[Collection entries]
= Beginning of Section =
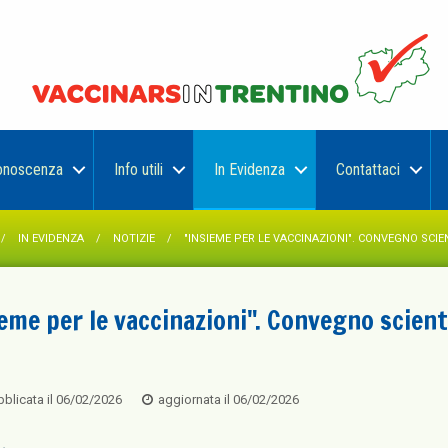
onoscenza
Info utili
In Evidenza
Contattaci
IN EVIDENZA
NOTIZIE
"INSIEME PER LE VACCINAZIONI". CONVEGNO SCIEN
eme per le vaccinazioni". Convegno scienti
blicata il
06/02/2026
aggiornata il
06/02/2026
= End of Section =
= Beginning of Section =
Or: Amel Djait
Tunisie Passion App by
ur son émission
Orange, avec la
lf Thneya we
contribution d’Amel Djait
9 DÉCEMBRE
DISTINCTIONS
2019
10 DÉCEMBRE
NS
= End of Section =
= Beginning of Section =
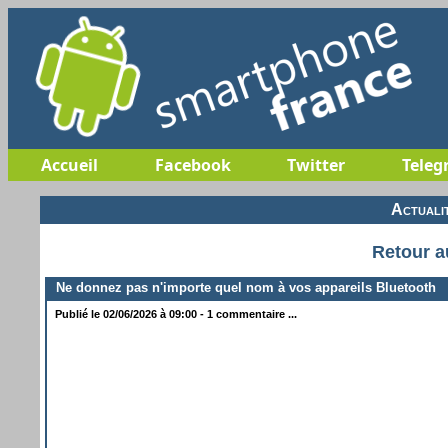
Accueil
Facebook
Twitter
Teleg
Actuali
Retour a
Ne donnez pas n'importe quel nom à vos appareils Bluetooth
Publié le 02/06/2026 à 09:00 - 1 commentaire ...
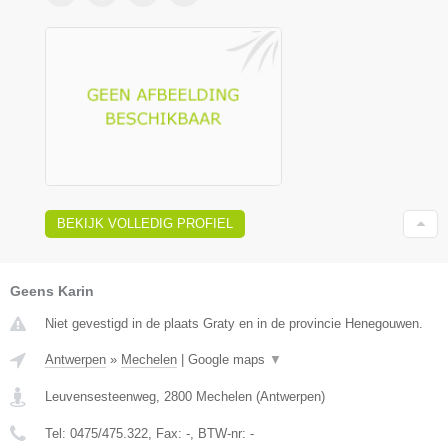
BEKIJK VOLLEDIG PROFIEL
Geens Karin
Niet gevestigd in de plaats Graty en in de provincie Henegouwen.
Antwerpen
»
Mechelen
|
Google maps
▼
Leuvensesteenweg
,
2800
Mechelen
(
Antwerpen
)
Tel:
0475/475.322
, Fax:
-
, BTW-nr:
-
= End of Section =
Using the entries above, work out the number of lines containing the string "Djait", and supply only that number.

• _Response box_: 2